Edgar Friendly wrote:
let me get this clear, you're proposing to have nodes pretend they
don't have data?  This seems to have the downside of non-probabilistic
caching (ending up throwing out more data from the network)

The downside of non-probabilistic caching was not that the nodes always put the data into their cache. This just caused data to be dropped that was equally unimportant. Pcaching will drop the data, even if there are still gigs of free space left in the data store. The problem was that the caching worked too well. Data may not seem to be popular from a single nodes view, because the requests were distributed amoung too many nodes. Because of that nodes dropped the wrong data items.

as well as
the downside of probabilistic caching (successful requests take longer
to find data).

Most of the time they will only take one hop more.

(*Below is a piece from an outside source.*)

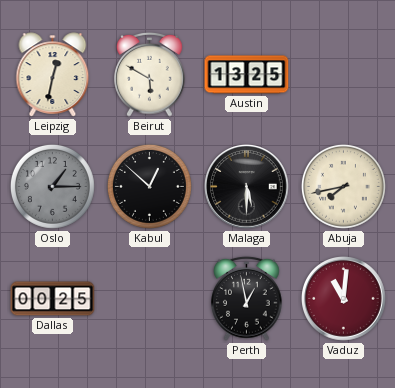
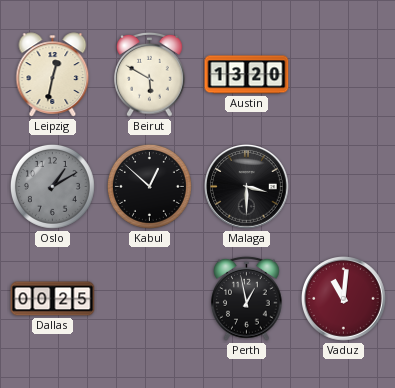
Austin: 13:25 -> 13:20
Oslo: 1:15 -> 1:10
Malaga: 5:30 -> 3:30
Abuja: 7:43 -> none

It does have the upside that unlike probabilistic
caching, it won't make requests fail even when their path goes over a
node that has seen the data recently, but I'm still not seeing the
worth of this proposal.

One can not decide beforehand, if caching data is good or bad. If the node that you route to is overloaded or it considers the data to be popular anyways, then dropping the data was a bad decision. On the other hand if our node caches the data, this might cause the data to be dropped on the node that is in the "shadow" of ours. This is bad, if the network prefers routing to that node.

The proposal postpones the decision. The node always caches the
data and propagates new requests for the data as unimportant.
The response tells it, if caching was a good decision. If not,
the node behaves as if it had not cached the data.